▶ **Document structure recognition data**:
########################################

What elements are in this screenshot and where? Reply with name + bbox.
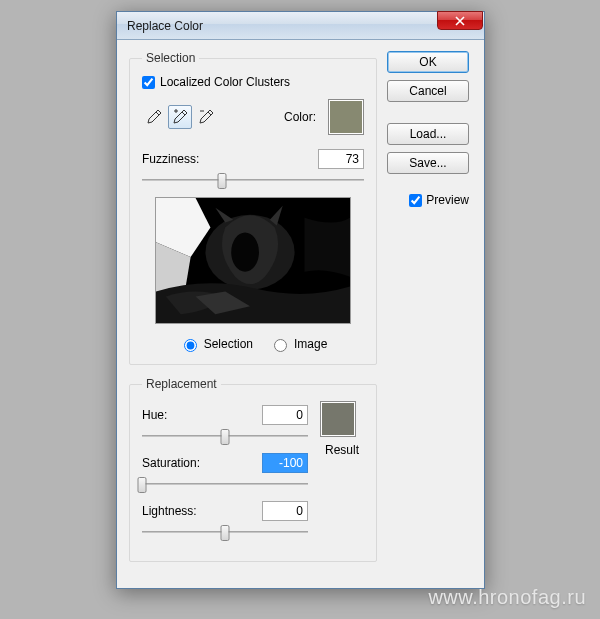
close-button[interactable] bbox=[437, 11, 483, 30]
localized-clusters-label: Localized Color Clusters bbox=[160, 75, 290, 89]
radio-image[interactable] bbox=[274, 339, 287, 352]
color-swatch[interactable] bbox=[328, 99, 364, 135]
replacement-group: Replacement Hue: Saturation: bbox=[129, 377, 377, 562]
slider-thumb[interactable] bbox=[138, 477, 147, 493]
ok-button[interactable]: OK bbox=[387, 51, 469, 73]
localized-clusters-checkbox[interactable] bbox=[142, 76, 155, 89]
radio-image-label[interactable]: Image bbox=[269, 336, 327, 352]
result-label: Result bbox=[320, 443, 364, 457]
preview-checkbox[interactable] bbox=[409, 194, 422, 207]
radio-selection-label[interactable]: Selection bbox=[179, 336, 253, 352]
eyedropper-add-icon bbox=[172, 109, 188, 125]
eyedropper-tool[interactable] bbox=[142, 105, 166, 129]
lightness-label: Lightness: bbox=[142, 504, 197, 518]
replacement-legend: Replacement bbox=[142, 377, 221, 391]
dialog-title: Replace Color bbox=[127, 19, 203, 33]
close-icon bbox=[455, 16, 465, 26]
fuzziness-input[interactable] bbox=[318, 149, 364, 169]
lightness-input[interactable] bbox=[262, 501, 308, 521]
saturation-input[interactable] bbox=[262, 453, 308, 473]
save-button[interactable]: Save... bbox=[387, 152, 469, 174]
result-swatch[interactable] bbox=[320, 401, 356, 437]
watermark: www.hronofag.ru bbox=[428, 586, 586, 609]
slider-track bbox=[142, 179, 364, 181]
selection-group: Selection Localized Color Clusters bbox=[129, 51, 377, 365]
load-button[interactable]: Load... bbox=[387, 123, 469, 145]
radio-selection[interactable] bbox=[184, 339, 197, 352]
slider-thumb[interactable] bbox=[221, 525, 230, 541]
hue-label: Hue: bbox=[142, 408, 167, 422]
hue-input[interactable] bbox=[262, 405, 308, 425]
lightness-slider[interactable] bbox=[142, 523, 308, 541]
preview-label: Preview bbox=[426, 193, 469, 207]
eyedropper-icon bbox=[146, 109, 162, 125]
eyedropper-sub-icon bbox=[198, 109, 214, 125]
eyedropper-add-tool[interactable] bbox=[168, 105, 192, 129]
titlebar[interactable]: Replace Color bbox=[117, 12, 484, 40]
selection-preview bbox=[155, 197, 351, 324]
cancel-button[interactable]: Cancel bbox=[387, 80, 469, 102]
eyedropper-sub-tool[interactable] bbox=[194, 105, 218, 129]
slider-thumb[interactable] bbox=[221, 429, 230, 445]
hue-slider[interactable] bbox=[142, 427, 308, 445]
saturation-slider[interactable] bbox=[142, 475, 308, 493]
replace-color-dialog: Replace Color Selection Localized Color … bbox=[116, 11, 485, 589]
saturation-label: Saturation: bbox=[142, 456, 200, 470]
slider-thumb[interactable] bbox=[217, 173, 226, 189]
fuzziness-slider[interactable] bbox=[142, 171, 364, 189]
color-label: Color: bbox=[284, 110, 316, 124]
selection-legend: Selection bbox=[142, 51, 199, 65]
svg-point-2 bbox=[231, 232, 259, 271]
fuzziness-label: Fuzziness: bbox=[142, 152, 199, 166]
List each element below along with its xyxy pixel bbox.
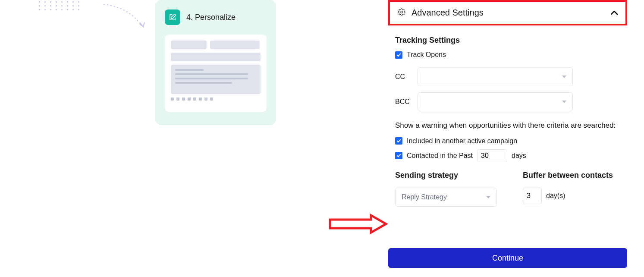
contacted-past-suffix: days bbox=[512, 152, 526, 160]
cc-row: CC bbox=[395, 67, 630, 86]
included-campaign-label: Included in another active campaign bbox=[407, 137, 517, 145]
bcc-row: BCC bbox=[395, 92, 630, 111]
sending-strategy-col: Sending strategy Reply Strategy bbox=[395, 171, 497, 207]
chevron-down-icon bbox=[562, 101, 566, 103]
cc-label: CC bbox=[395, 73, 412, 81]
track-opens-checkbox[interactable] bbox=[395, 51, 402, 59]
contacted-past-checkbox[interactable] bbox=[395, 152, 402, 159]
bcc-label: BCC bbox=[395, 98, 412, 106]
annotation-arrow-icon bbox=[328, 214, 388, 234]
bcc-select[interactable] bbox=[418, 92, 573, 111]
svg-point-0 bbox=[401, 11, 403, 13]
curved-arrow-decoration bbox=[101, 2, 149, 32]
chevron-down-icon bbox=[486, 196, 490, 198]
cc-bcc-section: CC BCC bbox=[395, 67, 630, 111]
strategy-buffer-section: Sending strategy Reply Strategy Buffer b… bbox=[395, 171, 630, 207]
included-campaign-checkbox[interactable] bbox=[395, 137, 402, 145]
email-preview-mock bbox=[165, 35, 267, 112]
contacted-days-input[interactable] bbox=[477, 149, 507, 162]
gear-icon bbox=[398, 8, 405, 18]
buffer-unit: day(s) bbox=[546, 192, 565, 200]
track-opens-row: Track Opens bbox=[395, 51, 630, 59]
included-campaign-row: Included in another active campaign bbox=[395, 137, 630, 145]
advanced-settings-toggle[interactable]: Advanced Settings bbox=[388, 0, 627, 25]
buffer-heading: Buffer between contacts bbox=[523, 171, 613, 180]
sending-strategy-value: Reply Strategy bbox=[402, 193, 447, 201]
advanced-settings-title: Advanced Settings bbox=[412, 8, 484, 18]
card-title: 4. Personalize bbox=[186, 13, 236, 22]
buffer-col: Buffer between contacts day(s) bbox=[523, 171, 613, 207]
personalize-step-card: 4. Personalize bbox=[155, 0, 276, 125]
continue-button[interactable]: Continue bbox=[388, 248, 627, 268]
tracking-section: Tracking Settings Track Opens bbox=[395, 36, 630, 59]
buffer-row: day(s) bbox=[523, 188, 613, 204]
warning-section: Show a warning when opportunities with t… bbox=[395, 120, 630, 162]
contacted-past-prefix: Contacted in the Past bbox=[407, 152, 473, 160]
contacted-past-row: Contacted in the Past days bbox=[395, 149, 630, 162]
card-header: 4. Personalize bbox=[165, 9, 267, 25]
chevron-up-icon bbox=[611, 9, 618, 17]
cc-select[interactable] bbox=[418, 67, 573, 86]
left-decorative-area: 4. Personalize bbox=[0, 0, 302, 277]
buffer-value-input[interactable] bbox=[523, 188, 542, 204]
settings-panel: Advanced Settings Tracking Settings Trac… bbox=[388, 0, 630, 215]
sending-strategy-heading: Sending strategy bbox=[395, 171, 497, 180]
edit-icon bbox=[165, 9, 180, 25]
tracking-heading: Tracking Settings bbox=[395, 36, 630, 45]
sending-strategy-select[interactable]: Reply Strategy bbox=[395, 188, 497, 207]
chevron-down-icon bbox=[562, 76, 566, 78]
warning-text: Show a warning when opportunities with t… bbox=[395, 120, 619, 131]
dots-decoration bbox=[37, 0, 84, 22]
track-opens-label: Track Opens bbox=[407, 51, 446, 59]
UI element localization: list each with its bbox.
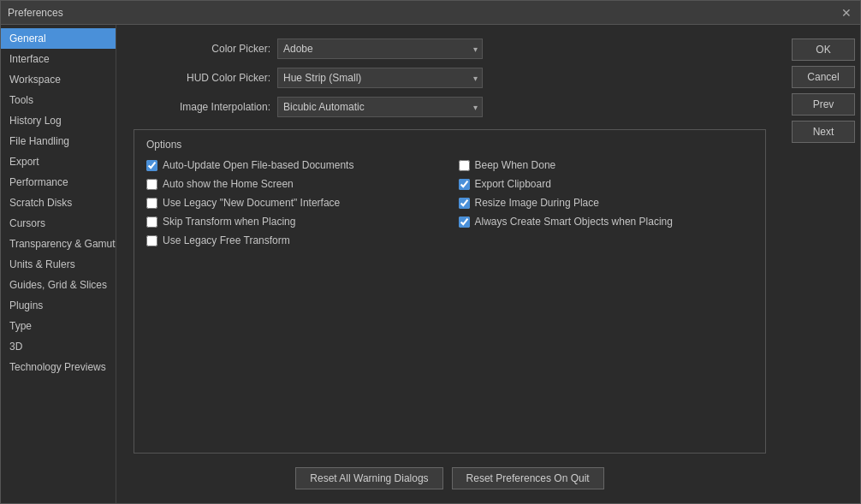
sidebar-item-transparency---gamut[interactable]: Transparency & Gamut — [1, 234, 116, 254]
sidebar-item-workspace[interactable]: Workspace — [1, 69, 116, 90]
sidebar-item-performance[interactable]: Performance — [1, 172, 116, 193]
reset-warnings-button[interactable]: Reset All Warning Dialogs — [295, 467, 442, 489]
checkboxes-left-col: Auto-Update Open File-based Documents Au… — [146, 159, 442, 246]
checkbox-auto-update: Auto-Update Open File-based Documents — [146, 159, 442, 171]
checkbox-beep-input[interactable] — [459, 160, 470, 171]
main-content: Color Picker: Adobe HUD Color Picker: Hu… — [116, 25, 783, 503]
checkbox-beep: Beep When Done — [459, 159, 754, 171]
hud-color-picker-select-wrapper: Hue Strip (Small) — [277, 68, 483, 88]
checkbox-resize-image-label[interactable]: Resize Image During Place — [475, 197, 599, 209]
title-bar: Preferences ✕ — [1, 1, 860, 25]
checkbox-auto-update-label[interactable]: Auto-Update Open File-based Documents — [163, 159, 353, 171]
sidebar-item-interface[interactable]: Interface — [1, 49, 116, 69]
sidebar-item-technology-previews[interactable]: Technology Previews — [1, 357, 116, 377]
dialog-title: Preferences — [8, 7, 63, 19]
cancel-button[interactable]: Cancel — [792, 66, 855, 88]
sidebar-item-general[interactable]: General — [1, 28, 116, 49]
sidebar-item-scratch-disks[interactable]: Scratch Disks — [1, 193, 116, 213]
sidebar-item-type[interactable]: Type — [1, 316, 116, 336]
checkbox-legacy-free-transform-input[interactable] — [146, 235, 157, 246]
checkbox-home-screen-label[interactable]: Auto show the Home Screen — [163, 178, 294, 190]
checkbox-legacy-free-transform: Use Legacy Free Transform — [146, 234, 442, 246]
sidebar-item-export[interactable]: Export — [1, 151, 116, 172]
hud-color-picker-select[interactable]: Hue Strip (Small) — [277, 68, 483, 88]
reset-prefs-button[interactable]: Reset Preferences On Quit — [452, 467, 604, 489]
checkbox-export-clipboard-label[interactable]: Export Clipboard — [475, 178, 551, 190]
color-picker-select-wrapper: Adobe — [277, 39, 483, 59]
sidebar-item-units---rulers[interactable]: Units & Rulers — [1, 254, 116, 275]
sidebar-item-3d[interactable]: 3D — [1, 336, 116, 357]
options-grid: Auto-Update Open File-based Documents Au… — [146, 159, 753, 246]
image-interpolation-select-wrapper: Bicubic Automatic — [277, 97, 483, 117]
dialog-body: GeneralInterfaceWorkspaceToolsHistory Lo… — [1, 25, 860, 503]
prev-button[interactable]: Prev — [792, 93, 855, 116]
checkbox-resize-image-input[interactable] — [459, 198, 470, 209]
ok-button[interactable]: OK — [792, 39, 855, 61]
sidebar: GeneralInterfaceWorkspaceToolsHistory Lo… — [1, 25, 116, 503]
checkbox-smart-objects-label[interactable]: Always Create Smart Objects when Placing — [475, 216, 673, 228]
color-picker-row: Color Picker: Adobe — [134, 39, 766, 59]
right-buttons-panel: OK Cancel Prev Next — [783, 25, 860, 503]
checkbox-skip-transform-input[interactable] — [146, 216, 157, 228]
checkbox-smart-objects: Always Create Smart Objects when Placing — [459, 216, 754, 228]
checkbox-home-screen-input[interactable] — [146, 179, 157, 190]
checkbox-beep-label[interactable]: Beep When Done — [475, 159, 556, 171]
image-interpolation-row: Image Interpolation: Bicubic Automatic — [134, 97, 766, 117]
image-interpolation-label: Image Interpolation: — [134, 101, 270, 113]
sidebar-item-guides--grid---slices[interactable]: Guides, Grid & Slices — [1, 275, 116, 295]
checkbox-legacy-free-transform-label[interactable]: Use Legacy Free Transform — [163, 234, 290, 246]
sidebar-item-tools[interactable]: Tools — [1, 90, 116, 110]
checkbox-home-screen: Auto show the Home Screen — [146, 178, 442, 190]
options-group: Options Auto-Update Open File-based Docu… — [134, 129, 766, 454]
next-button[interactable]: Next — [792, 121, 855, 143]
checkbox-legacy-new-doc-input[interactable] — [146, 198, 157, 209]
color-picker-label: Color Picker: — [134, 43, 270, 55]
checkbox-legacy-new-doc-label[interactable]: Use Legacy "New Document" Interface — [163, 197, 340, 209]
sidebar-item-file-handling[interactable]: File Handling — [1, 131, 116, 151]
preferences-dialog: Preferences ✕ GeneralInterfaceWorkspaceT… — [0, 0, 861, 504]
checkbox-smart-objects-input[interactable] — [459, 216, 470, 228]
checkboxes-right-col: Beep When Done Export Clipboard Resize I… — [459, 159, 754, 246]
checkbox-export-clipboard-input[interactable] — [459, 179, 470, 190]
checkbox-auto-update-input[interactable] — [146, 160, 157, 171]
hud-color-picker-row: HUD Color Picker: Hue Strip (Small) — [134, 68, 766, 88]
close-button[interactable]: ✕ — [840, 6, 853, 20]
options-legend: Options — [146, 139, 753, 151]
checkbox-skip-transform: Skip Transform when Placing — [146, 216, 442, 228]
checkbox-export-clipboard: Export Clipboard — [459, 178, 754, 190]
sidebar-item-plugins[interactable]: Plugins — [1, 295, 116, 316]
sidebar-item-cursors[interactable]: Cursors — [1, 213, 116, 234]
checkbox-skip-transform-label[interactable]: Skip Transform when Placing — [163, 216, 295, 228]
sidebar-item-history-log[interactable]: History Log — [1, 110, 116, 131]
checkbox-resize-image: Resize Image During Place — [459, 197, 754, 209]
color-picker-select[interactable]: Adobe — [277, 39, 483, 59]
hud-color-picker-label: HUD Color Picker: — [134, 72, 270, 84]
bottom-buttons-row: Reset All Warning Dialogs Reset Preferen… — [134, 467, 766, 489]
image-interpolation-select[interactable]: Bicubic Automatic — [277, 97, 483, 117]
checkbox-legacy-new-doc: Use Legacy "New Document" Interface — [146, 197, 442, 209]
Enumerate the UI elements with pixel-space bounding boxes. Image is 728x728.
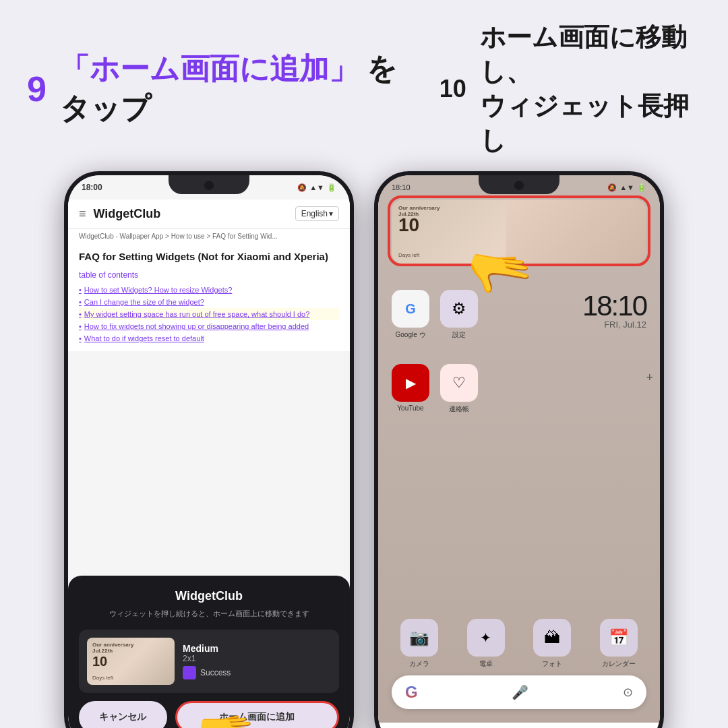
calculator-app-icon: ✦ <box>467 619 505 657</box>
app-item-photos[interactable]: 🏔 フォト <box>524 619 580 669</box>
hw-countdown-num: 10 <box>398 214 419 236</box>
toc-header: table of contents <box>68 266 350 284</box>
home-widget[interactable]: Our anniversaryJul.22th 10 Days left <box>392 200 646 264</box>
widget-image: Our anniversaryJul.22th 10 Days left <box>87 638 175 685</box>
page-title: FAQ for Setting Widgets (Not for Xiaomi … <box>68 244 350 266</box>
widget-size-label: Medium <box>183 643 231 654</box>
settings-app-label: 設定 <box>452 330 466 340</box>
camera-app-label: カメラ <box>409 659 429 669</box>
sheet-title: WidgetClub <box>79 589 339 603</box>
bottom-apps: 📷 カメラ ✦ 電卓 🏔 フォト 📅 カレンダー <box>392 619 646 669</box>
lang-button[interactable]: English ▾ <box>295 206 339 221</box>
calendar-app-label: カレンダー <box>602 659 636 669</box>
hw-days-left: Days left <box>398 252 419 258</box>
app-item-contacts[interactable]: ♡ 連絡帳 <box>440 364 478 414</box>
widget-dims-label: 2x1 <box>183 654 231 663</box>
app-item-youtube[interactable]: ▶ YouTube <box>392 364 429 414</box>
right-phone-screen: 18:10 🔕 ▲▼ 🔋 Our anniversaryJul.22th 10 … <box>378 175 660 728</box>
phones-row: 18:00 🔕 ▲▼ 🔋 ≡ WidgetClub English ▾ <box>0 171 728 728</box>
phone-camera <box>204 181 214 190</box>
step9-number: 9 <box>27 69 47 109</box>
calculator-app-label: 電卓 <box>479 659 493 669</box>
toc-list: How to set Widgets? How to resize Widget… <box>68 284 350 351</box>
contacts-app-label: 連絡帳 <box>449 404 469 414</box>
mic-icon[interactable]: 🎤 <box>512 684 528 700</box>
clock-time: 18:10 <box>582 290 646 322</box>
photos-app-label: フォト <box>542 659 562 669</box>
toc-item-1[interactable]: How to set Widgets? How to resize Widget… <box>79 284 339 296</box>
app-item-camera[interactable]: 📷 カメラ <box>392 619 448 669</box>
right-phone-camera <box>514 181 524 190</box>
app-item-calendar[interactable]: 📅 カレンダー <box>591 619 647 669</box>
home-widget-inner: Our anniversaryJul.22th 10 Days left <box>392 200 646 264</box>
right-time: 18:10 <box>392 183 411 191</box>
contacts-app-icon: ♡ <box>440 364 478 402</box>
sheet-desc: ウィジェットを押し続けると、ホーム画面上に移動できます <box>79 609 339 619</box>
app-item-settings[interactable]: ⚙ 設定 <box>440 290 478 340</box>
browser-header: ≡ WidgetClub English ▾ <box>68 200 350 229</box>
youtube-app-label: YouTube <box>397 404 423 412</box>
clock-widget: 18:10 FRI, Jul.12 <box>582 290 646 330</box>
app-item-calculator[interactable]: ✦ 電卓 <box>458 619 514 669</box>
header: 9 「ホーム画面に追加」 をタップ 10 ホーム画面に移動し、 ウィジェット長押… <box>0 0 728 171</box>
toc-item-5[interactable]: What to do if widgets reset to default <box>79 332 339 344</box>
hw-cat-image <box>506 200 646 264</box>
toc-item-4[interactable]: How to fix widgets not showing up or dis… <box>79 320 339 332</box>
widget-app-row: Success <box>183 666 231 679</box>
app-item-google[interactable]: G Google ウ <box>392 290 429 340</box>
photos-app-icon: 🏔 <box>533 619 571 657</box>
app-row-2: ▶ YouTube ♡ 連絡帳 <box>392 364 478 414</box>
cancel-button[interactable]: キャンセル <box>79 701 167 728</box>
site-name: WidgetClub <box>94 207 161 220</box>
chevron-icon: ▾ <box>329 209 333 218</box>
left-phone-screen: 18:00 🔕 ▲▼ 🔋 ≡ WidgetClub English ▾ <box>68 175 350 728</box>
widget-days-left: Days left <box>92 675 113 681</box>
camera-app-icon: 📷 <box>400 619 438 657</box>
google-app-icon: G <box>392 290 429 328</box>
menu-icon: ≡ <box>79 207 86 220</box>
youtube-app-icon: ▶ <box>392 364 429 402</box>
widget-preview-card: Our anniversaryJul.22th 10 Days left Med… <box>79 630 339 693</box>
step9-label: 「ホーム画面に追加」 をタップ <box>60 52 397 125</box>
lens-icon[interactable]: ⊙ <box>623 685 633 700</box>
left-phone: 18:00 🔕 ▲▼ 🔋 ≡ WidgetClub English ▾ <box>64 171 354 728</box>
widget-app-name: Success <box>200 668 231 677</box>
right-status-icons: 🔕 ▲▼ 🔋 <box>607 183 646 192</box>
app-row-1: G Google ウ ⚙ 設定 <box>392 290 478 340</box>
settings-app-icon: ⚙ <box>440 290 478 328</box>
calendar-app-icon: 📅 <box>600 619 638 657</box>
step10-label: ホーム画面に移動し、 ウィジェット長押し <box>480 23 689 154</box>
left-status-icons: 🔕 ▲▼ 🔋 <box>297 183 336 192</box>
plus-icon[interactable]: + <box>646 371 653 385</box>
widget-app-icon <box>183 666 196 679</box>
widget-anniversary-text: Our anniversaryJul.22th <box>92 642 133 654</box>
google-app-label: Google ウ <box>395 330 425 340</box>
toc-item-3[interactable]: My widget setting space has run out of f… <box>79 308 339 320</box>
widget-info: Medium 2x1 Success <box>183 643 231 679</box>
step10-number: 10 <box>439 75 466 103</box>
right-phone: 18:10 🔕 ▲▼ 🔋 Our anniversaryJul.22th 10 … <box>374 171 664 728</box>
home-screen: 18:10 🔕 ▲▼ 🔋 Our anniversaryJul.22th 10 … <box>378 175 660 723</box>
toc-item-2[interactable]: Can I change the size of the widget? <box>79 296 339 308</box>
google-g-icon: G <box>405 683 418 702</box>
left-time: 18:00 <box>82 183 102 192</box>
breadcrumb: WidgetClub - Wallpaper App > How to use … <box>68 229 350 244</box>
hand-cursor-bottom: 🫳 <box>198 705 256 728</box>
widget-countdown-num: 10 <box>92 654 107 669</box>
google-search-bar[interactable]: G 🎤 ⊙ <box>392 675 646 709</box>
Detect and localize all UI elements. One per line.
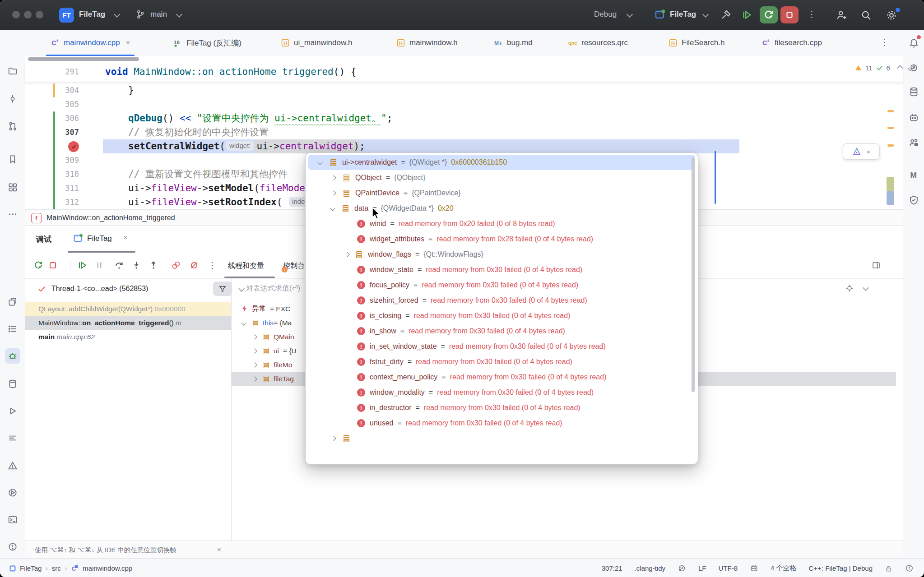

########################################

▶ **Exercise aim**: Each line above where the word "checkboxes" occurs should be copied out.

▶ **Finished task**:
checkboxes-left-col: Auto-Update Open File-based Documents Au… — [146, 159, 442, 246]
checkboxes-right-col: Beep When Done Export Clipboard Resize I… — [459, 159, 754, 246]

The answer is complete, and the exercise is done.